La border procedure sarà indicata per determinate categorie di persone, ovvero quelle incolpate di mentire alle autorità, ma anche quelle considerate come pericolo per la sicurezza del paese, o più semplicemente provenienti da paesi cui solitamente ai cittadini non viene concesso il diritto di asilo. Con “pericolo per la sicurezza” non è chiara l’interpretazione, infatti com’è evidente, sarà interpretabile da Paese a Paese. Per ogni Stato membro è previsto un tetto massimo di persone che possono essere sottoposte alla border procedure, la quale coinvolgerà a livello europeo al massimo 30mila migranti.

Secondo i critici la border procedure comporterebbe la detenzione di migliaia di persone migranti, anche se l’eurodeputata Fabienne Keller avrebbe smentito la necessaria correlazione tra le due condizioni, che sarebbe decisione appunto degli Stati nello specifico.

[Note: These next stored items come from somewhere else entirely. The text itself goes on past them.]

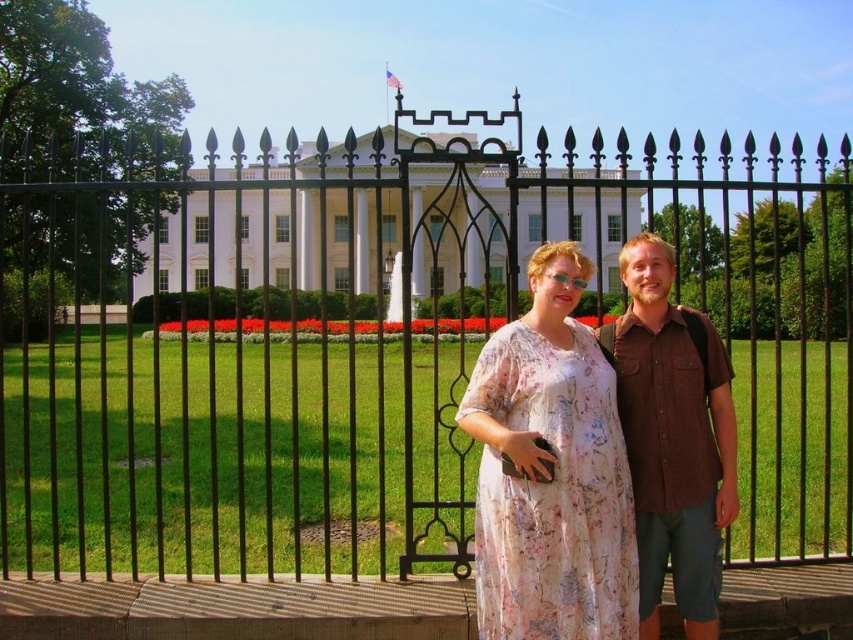 Is black wrought iron gate at center wider than brown cotton shirt at center?

Correct, the width of black wrought iron gate at center exceeds that of brown cotton shirt at center.

Does point (381, 154) lie in front of point (640, 244)?

No, (381, 154) is further to viewer.

This screenshot has height=640, width=853. What are the coordinates of `black wrought iron gate at center` in the screenshot? It's located at (379, 340).

Who is shorter, black wrought iron gate at center or floral chiffon dress at center?

floral chiffon dress at center is shorter.

At what (x,y) coordinates should I click in order to perform the action: click on black wrought iron gate at center. Please return your answer as a coordinate pair (x, y). The height and width of the screenshot is (640, 853). Looking at the image, I should click on (379, 340).

Who is more forward, (277, 442) or (524, 570)?

Positioned in front is point (524, 570).

Find the location of `black wrought iron gate at center`. black wrought iron gate at center is located at coordinates (379, 340).

Is point (525, 600) farther from camera compared to point (672, 529)?

No.

Does floral chiffon dress at center have a lesser width compared to brown cotton shirt at center?

Yes.

This screenshot has height=640, width=853. Describe the element at coordinates (550, 492) in the screenshot. I see `floral chiffon dress at center` at that location.

Where is `floral chiffon dress at center`? Image resolution: width=853 pixels, height=640 pixels. floral chiffon dress at center is located at coordinates (550, 492).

Un’ulteriore risoluzione, che ha attirato non a caso l’attenzione, è quella in riferimento alla gestione delle crisi. Questa risoluzione prevede aiuti in riferimento ad arrivi ingenti di migranti in determinati periodi storici e particolari, come nel caso della pandemia del 2021. Sarà infatti lo Stato protagonista a dover attivare la situazione di crisi. La risoluzione permetterebbe di agire applicando misure più severe e anche più lente. È importante anche sottolineare come non esista sempre una regola precisa che classifichi un cosiddetto stato di crisi, quindi nuovamente interpretabile dai singoli Paesi. Una volta certificata la situazione di crisi, la Commissione emetterà un atto legislativo che dovrà passare dal Consiglio, cioè essere approvato con un voto a maggioranza qualificata dagli Stati membri. Per i casi approvati, dovranno aumentare le misure di solidarietà da parte degli altri Stati, con ricollocamenti e finanziamenti per un periodo massimo di 12 mesi, anche se è importante sottolineare come non sia un obbligo formale la presa in carico di uno Stato.

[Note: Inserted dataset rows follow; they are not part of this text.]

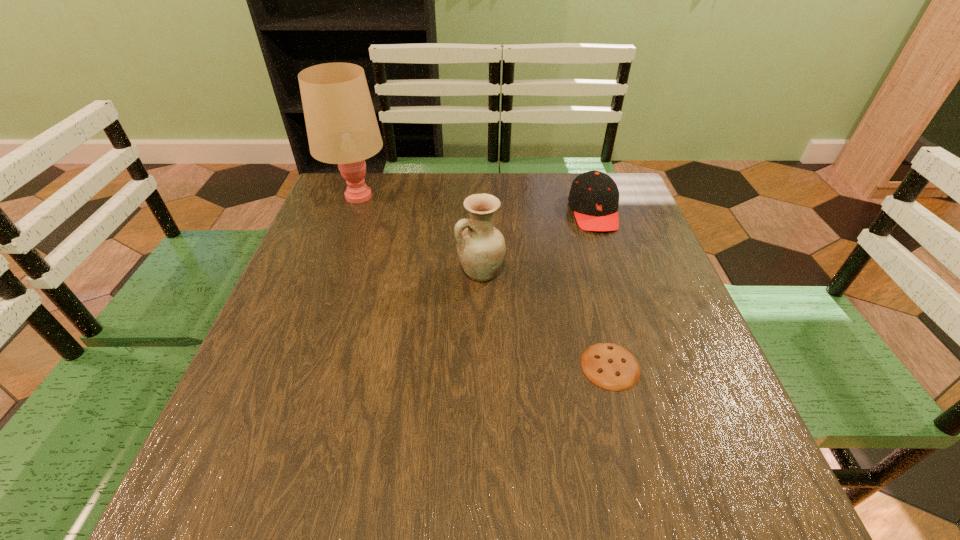 Identify the location of free space located 0.170m on the back of the cookie. (588, 283).

The height and width of the screenshot is (540, 960). What are the coordinates of `lampshade that is at the far edge` in the screenshot? It's located at (341, 124).

In order to click on cap that is at the far edge in this screenshot , I will do `click(594, 196)`.

Identify the location of object situated at the left edge. This screenshot has height=540, width=960. (341, 124).

The height and width of the screenshot is (540, 960). Find the location of `cap that is at the right edge`. cap that is at the right edge is located at coordinates (594, 196).

Identify the location of cookie located in the right edge section of the desktop. (610, 366).

At what (x,y) coordinates should I click in order to perform the action: click on object present at the far left corner. Please return your answer as a coordinate pair (x, y). Image resolution: width=960 pixels, height=540 pixels. Looking at the image, I should click on (341, 124).

I want to click on object positioned at the far right corner, so click(594, 196).

I want to click on vacant space at the far edge of the desktop, so click(490, 187).

In the image, there is a desktop. In order to click on free space at the left edge in this screenshot , I will do `click(336, 228)`.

Un ulteriore regolamento che desta preoccupazione da parte della comunità europea, sarebbe quello sullo screening, approvato con 366 voti favorevoli, 229 contrari e 26 astensioni, che tratterebbe la possibilità di controlli di accertamento sulle persone straniere in procinto di entrare, o già presenti in maniera irregolare in territorio europeo, per raccogliere informazioni su nazionalità, età, impronte digitali e immagine del volto.

Secondo gli ultimi dati di Frontex, l’Agenzia europea della guardia di frontiera e costiera, gli ingressi in Ue nel 2023, rispetto al 2022, sarebbero aumentati del 17%, mettendo sempre più in difficoltà Paesi del Mediterraneo centrale.

Manca l’approvazione del Consiglio, che tuttavia sarebbe solo formale nella pratica. Rimangono comunque le paure e i dubbi di molte organizzazioni umanitarie tra le quali Amnesty e Save the Children che continuerebbero a sottolineare il rischio di “normalizzazione” di questi provvedimenti considerati da loro come inumani.